A child walking past various herbs used in Chinese traditional medicine for sale at the Caizhuanyue Market in Yulin, Southern China, in 2015 (©Getty Images | JOHANNES EISELE/AFP)

Chinese herbal supplements are frequently employed for their detoxifying properties. What makes them such good detoxifiers is that they are porous, so they absorb the bad stuff and safely transport it out of your body.

However, this porous quality means that herbs can also absorb heavy metals from the environment in which they grew.
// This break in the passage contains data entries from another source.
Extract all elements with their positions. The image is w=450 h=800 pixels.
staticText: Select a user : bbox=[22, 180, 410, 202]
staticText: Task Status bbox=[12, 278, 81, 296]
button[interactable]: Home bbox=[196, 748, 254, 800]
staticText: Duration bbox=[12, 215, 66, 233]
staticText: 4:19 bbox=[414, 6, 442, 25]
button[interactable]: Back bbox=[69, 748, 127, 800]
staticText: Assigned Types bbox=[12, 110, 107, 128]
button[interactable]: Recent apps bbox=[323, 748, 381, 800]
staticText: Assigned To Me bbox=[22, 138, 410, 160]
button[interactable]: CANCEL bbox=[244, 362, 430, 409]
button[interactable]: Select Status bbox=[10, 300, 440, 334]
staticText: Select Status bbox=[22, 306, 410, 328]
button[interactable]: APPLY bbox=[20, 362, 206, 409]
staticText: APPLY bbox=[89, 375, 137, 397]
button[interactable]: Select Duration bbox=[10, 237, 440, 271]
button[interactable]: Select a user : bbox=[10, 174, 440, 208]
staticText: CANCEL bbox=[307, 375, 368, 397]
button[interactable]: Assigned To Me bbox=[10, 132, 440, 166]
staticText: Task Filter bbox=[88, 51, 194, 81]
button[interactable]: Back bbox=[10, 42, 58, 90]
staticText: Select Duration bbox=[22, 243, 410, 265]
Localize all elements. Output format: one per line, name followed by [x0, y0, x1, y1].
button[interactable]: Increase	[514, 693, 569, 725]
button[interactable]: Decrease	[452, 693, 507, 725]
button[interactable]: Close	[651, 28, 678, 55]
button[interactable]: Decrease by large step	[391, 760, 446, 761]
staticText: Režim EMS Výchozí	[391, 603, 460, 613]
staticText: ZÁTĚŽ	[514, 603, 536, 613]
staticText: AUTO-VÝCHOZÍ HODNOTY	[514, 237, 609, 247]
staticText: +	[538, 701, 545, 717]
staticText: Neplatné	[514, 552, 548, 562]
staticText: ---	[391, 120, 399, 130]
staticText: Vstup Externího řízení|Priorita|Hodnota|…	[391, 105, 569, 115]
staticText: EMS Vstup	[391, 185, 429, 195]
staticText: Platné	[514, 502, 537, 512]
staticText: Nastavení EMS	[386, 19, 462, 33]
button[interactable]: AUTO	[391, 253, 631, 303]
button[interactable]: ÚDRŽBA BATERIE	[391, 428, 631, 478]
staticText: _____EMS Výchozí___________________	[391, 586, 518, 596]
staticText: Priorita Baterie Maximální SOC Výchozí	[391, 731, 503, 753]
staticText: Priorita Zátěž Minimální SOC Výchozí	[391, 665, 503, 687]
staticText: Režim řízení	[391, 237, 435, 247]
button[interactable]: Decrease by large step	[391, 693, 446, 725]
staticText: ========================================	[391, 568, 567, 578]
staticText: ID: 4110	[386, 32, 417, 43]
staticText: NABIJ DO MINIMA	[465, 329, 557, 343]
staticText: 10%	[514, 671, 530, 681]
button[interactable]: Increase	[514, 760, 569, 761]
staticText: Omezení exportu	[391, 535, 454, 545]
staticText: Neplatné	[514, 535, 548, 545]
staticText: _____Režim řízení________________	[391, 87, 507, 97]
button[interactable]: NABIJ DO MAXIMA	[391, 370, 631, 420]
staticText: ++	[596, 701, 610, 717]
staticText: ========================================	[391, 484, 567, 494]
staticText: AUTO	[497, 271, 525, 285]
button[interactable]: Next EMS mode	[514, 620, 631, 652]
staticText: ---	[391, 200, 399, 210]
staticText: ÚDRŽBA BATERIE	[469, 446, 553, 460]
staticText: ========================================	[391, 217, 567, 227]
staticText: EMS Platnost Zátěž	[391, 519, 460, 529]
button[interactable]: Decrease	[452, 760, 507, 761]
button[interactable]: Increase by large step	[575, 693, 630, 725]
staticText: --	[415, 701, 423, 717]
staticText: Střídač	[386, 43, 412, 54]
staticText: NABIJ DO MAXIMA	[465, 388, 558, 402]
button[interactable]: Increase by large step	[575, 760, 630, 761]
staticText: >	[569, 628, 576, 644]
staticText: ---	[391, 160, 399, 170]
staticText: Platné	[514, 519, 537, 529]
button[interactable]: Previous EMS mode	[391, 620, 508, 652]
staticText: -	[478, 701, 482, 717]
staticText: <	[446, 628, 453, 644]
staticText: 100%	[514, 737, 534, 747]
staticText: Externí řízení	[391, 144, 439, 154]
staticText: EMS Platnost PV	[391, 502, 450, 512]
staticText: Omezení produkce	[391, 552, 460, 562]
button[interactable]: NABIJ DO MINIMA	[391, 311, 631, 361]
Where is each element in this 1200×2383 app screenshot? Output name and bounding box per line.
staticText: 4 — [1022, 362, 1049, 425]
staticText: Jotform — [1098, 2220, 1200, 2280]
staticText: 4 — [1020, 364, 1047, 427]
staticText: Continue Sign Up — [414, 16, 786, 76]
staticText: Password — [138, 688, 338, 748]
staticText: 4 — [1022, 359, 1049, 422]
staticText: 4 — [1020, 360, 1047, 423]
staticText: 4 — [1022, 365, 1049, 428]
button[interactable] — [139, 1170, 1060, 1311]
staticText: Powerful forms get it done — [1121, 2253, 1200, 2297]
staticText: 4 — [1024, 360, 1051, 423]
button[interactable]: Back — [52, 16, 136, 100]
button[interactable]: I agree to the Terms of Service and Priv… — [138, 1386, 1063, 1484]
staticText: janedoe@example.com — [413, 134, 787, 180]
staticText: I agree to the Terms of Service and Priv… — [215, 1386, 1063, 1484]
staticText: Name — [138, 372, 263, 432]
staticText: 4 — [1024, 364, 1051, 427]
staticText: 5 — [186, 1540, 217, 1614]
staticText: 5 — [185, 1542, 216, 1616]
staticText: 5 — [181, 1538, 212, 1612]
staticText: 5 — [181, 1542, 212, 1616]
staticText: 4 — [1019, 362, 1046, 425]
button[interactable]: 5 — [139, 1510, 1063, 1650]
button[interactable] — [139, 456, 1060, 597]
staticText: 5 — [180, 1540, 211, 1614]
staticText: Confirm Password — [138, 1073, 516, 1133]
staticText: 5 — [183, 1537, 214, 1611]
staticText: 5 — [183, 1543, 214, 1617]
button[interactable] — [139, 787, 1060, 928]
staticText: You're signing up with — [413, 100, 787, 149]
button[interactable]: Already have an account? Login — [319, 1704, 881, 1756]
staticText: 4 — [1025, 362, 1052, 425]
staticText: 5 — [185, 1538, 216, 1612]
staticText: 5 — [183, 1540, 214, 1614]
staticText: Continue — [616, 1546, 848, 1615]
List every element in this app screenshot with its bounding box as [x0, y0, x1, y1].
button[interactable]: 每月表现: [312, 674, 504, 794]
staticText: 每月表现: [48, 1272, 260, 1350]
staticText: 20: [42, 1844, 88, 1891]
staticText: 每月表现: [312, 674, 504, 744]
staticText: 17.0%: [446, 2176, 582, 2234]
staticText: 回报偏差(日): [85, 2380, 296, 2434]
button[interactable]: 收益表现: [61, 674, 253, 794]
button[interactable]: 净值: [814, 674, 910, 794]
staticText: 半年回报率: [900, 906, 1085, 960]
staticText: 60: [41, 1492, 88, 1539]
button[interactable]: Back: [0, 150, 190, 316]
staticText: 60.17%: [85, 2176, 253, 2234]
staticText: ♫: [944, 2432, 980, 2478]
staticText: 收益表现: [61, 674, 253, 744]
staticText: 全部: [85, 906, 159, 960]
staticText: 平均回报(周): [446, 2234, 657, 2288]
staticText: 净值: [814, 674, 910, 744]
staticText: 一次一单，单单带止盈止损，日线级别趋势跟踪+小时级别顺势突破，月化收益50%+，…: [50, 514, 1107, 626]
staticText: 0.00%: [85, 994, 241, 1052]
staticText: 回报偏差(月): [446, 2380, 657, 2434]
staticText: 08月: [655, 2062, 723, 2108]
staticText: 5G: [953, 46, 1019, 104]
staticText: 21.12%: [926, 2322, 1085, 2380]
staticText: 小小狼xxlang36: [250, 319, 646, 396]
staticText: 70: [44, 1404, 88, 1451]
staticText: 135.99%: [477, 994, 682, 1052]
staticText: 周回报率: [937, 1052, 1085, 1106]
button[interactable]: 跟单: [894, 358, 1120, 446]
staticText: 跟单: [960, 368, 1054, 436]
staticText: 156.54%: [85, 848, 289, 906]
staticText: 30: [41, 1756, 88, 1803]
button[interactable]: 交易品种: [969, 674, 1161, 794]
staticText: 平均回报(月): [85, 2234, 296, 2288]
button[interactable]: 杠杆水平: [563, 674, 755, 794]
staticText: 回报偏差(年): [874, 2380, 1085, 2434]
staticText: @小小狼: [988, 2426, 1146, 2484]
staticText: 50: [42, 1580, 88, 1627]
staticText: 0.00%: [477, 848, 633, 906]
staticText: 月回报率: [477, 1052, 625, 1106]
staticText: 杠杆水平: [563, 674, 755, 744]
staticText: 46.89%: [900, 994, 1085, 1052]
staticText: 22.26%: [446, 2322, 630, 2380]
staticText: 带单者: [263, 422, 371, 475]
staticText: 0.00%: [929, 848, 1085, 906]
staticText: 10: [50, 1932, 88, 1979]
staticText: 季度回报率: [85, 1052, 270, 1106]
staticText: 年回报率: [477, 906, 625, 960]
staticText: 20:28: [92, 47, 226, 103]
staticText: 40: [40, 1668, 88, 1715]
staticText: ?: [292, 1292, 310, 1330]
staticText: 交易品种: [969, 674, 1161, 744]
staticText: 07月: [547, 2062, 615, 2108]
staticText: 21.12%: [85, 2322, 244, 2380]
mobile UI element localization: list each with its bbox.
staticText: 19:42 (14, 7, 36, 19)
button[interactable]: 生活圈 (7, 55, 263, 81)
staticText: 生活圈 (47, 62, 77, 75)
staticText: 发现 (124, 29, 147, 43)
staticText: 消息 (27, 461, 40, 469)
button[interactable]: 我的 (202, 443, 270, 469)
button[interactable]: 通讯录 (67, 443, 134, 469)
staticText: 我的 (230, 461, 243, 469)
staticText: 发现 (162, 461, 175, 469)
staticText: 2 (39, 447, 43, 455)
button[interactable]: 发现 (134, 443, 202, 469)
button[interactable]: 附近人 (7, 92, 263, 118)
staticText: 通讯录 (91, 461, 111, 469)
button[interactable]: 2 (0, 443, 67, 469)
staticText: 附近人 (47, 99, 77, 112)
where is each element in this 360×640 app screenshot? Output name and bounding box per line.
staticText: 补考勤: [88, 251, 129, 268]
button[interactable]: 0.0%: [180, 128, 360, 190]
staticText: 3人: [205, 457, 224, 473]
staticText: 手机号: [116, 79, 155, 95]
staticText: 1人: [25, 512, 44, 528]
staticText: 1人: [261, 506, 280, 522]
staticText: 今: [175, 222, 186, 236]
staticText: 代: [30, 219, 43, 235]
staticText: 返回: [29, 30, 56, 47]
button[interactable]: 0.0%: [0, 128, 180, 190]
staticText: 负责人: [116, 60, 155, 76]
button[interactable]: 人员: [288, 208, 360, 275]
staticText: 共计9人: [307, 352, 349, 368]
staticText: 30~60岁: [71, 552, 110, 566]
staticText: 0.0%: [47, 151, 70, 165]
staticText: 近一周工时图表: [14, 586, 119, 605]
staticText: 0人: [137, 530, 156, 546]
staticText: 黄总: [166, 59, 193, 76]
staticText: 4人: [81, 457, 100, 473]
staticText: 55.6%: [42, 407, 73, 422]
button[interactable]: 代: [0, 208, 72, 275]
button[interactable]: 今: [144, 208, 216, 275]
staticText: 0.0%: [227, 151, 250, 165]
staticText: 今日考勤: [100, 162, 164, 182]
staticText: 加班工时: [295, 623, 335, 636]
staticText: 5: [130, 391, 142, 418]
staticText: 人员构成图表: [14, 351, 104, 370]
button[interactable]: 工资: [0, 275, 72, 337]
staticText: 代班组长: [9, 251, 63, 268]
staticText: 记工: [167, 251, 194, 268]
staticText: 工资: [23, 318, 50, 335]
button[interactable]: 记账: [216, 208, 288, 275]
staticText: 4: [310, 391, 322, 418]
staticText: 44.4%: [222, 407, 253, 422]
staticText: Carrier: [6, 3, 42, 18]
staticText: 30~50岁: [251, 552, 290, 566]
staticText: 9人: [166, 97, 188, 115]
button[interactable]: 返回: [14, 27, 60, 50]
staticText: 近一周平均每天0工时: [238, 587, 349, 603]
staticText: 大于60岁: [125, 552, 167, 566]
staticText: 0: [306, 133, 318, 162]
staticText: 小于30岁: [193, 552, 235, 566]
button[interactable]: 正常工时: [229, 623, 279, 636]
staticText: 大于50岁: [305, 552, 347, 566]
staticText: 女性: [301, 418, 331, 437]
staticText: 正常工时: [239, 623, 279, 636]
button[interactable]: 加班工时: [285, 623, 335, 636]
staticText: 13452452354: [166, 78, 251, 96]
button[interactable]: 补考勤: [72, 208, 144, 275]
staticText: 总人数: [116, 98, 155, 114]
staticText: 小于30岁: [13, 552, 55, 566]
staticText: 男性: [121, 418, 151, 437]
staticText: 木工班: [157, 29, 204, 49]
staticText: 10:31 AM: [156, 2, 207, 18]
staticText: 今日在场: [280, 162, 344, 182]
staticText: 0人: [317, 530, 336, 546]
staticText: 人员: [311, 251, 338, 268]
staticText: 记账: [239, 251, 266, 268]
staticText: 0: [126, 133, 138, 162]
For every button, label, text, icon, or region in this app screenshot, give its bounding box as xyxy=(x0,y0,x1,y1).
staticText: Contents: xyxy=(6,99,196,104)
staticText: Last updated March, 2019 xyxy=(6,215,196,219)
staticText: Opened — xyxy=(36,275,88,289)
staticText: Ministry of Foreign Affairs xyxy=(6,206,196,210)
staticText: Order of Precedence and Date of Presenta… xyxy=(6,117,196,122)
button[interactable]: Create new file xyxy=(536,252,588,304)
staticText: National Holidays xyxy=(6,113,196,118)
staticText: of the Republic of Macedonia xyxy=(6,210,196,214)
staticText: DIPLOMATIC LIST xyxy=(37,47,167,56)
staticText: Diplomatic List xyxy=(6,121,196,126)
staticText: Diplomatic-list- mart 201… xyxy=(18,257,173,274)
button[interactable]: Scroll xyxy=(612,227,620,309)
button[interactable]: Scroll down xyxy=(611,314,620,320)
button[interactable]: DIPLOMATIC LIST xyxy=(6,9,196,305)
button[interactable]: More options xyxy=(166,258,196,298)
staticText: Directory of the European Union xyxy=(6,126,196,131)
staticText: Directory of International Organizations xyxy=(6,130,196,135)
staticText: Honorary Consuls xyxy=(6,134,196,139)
Past studies have found chlorella from China to be contaminated with aluminum, arsenic, cadmium, and even lead, which is toxic to consume.

4. Some suppliers have faked organic food labels

Locally produced organic food in a store in Beijing on Jan. 12, 2009 (©Getty Images | PETER PARKS/AFP)

As far back as 2011, the Cornucopia Institute hailed the federal government for identifying a non-certified Chinese company that faked an organic certificate. The fake certificate was used to pass non-organic soy, millet, and buckwheat under the noses of food inspection authorities.

Why did they initially get away with it? Read on.

5. 70 percent of China’s ‘organic’ produce skips official inspection

©Shutterstock | Trong Nguyen

Reportedly, the China Organic Food Certification Center (COFCC) only inspects 30 percent of the “organic” food products produced in China; the USDA relies upon third-party agencies to handle the rest.

Luo Min, an official with the China Organic Food Development Center, told Reuters that “there are different standards and various organizations which conduct the certification.” Without uniform standards, an “organic” label from China might not be worth the paper it’s printed on.

6. There’s trouble at the top

Crates of oranges await inspection at the customs and quarantine section of the Xinfandi wholesale market in Beijing, 2011 (©Getty Images | FREDERIC J. BROWN/AFP)

The New York Times reported that an audit of food inspection operations in China unearthed at least 10 state-managed farms or factories that “posed a potential conflict of interests.” It was also “not clear” whether these farms had violated organic food standards.

There’s an alarming amount of ambiguity around the safety of imported Chinese foods. If you love to eat organic, then do as much research as you can and exercise caution; your health depends on it.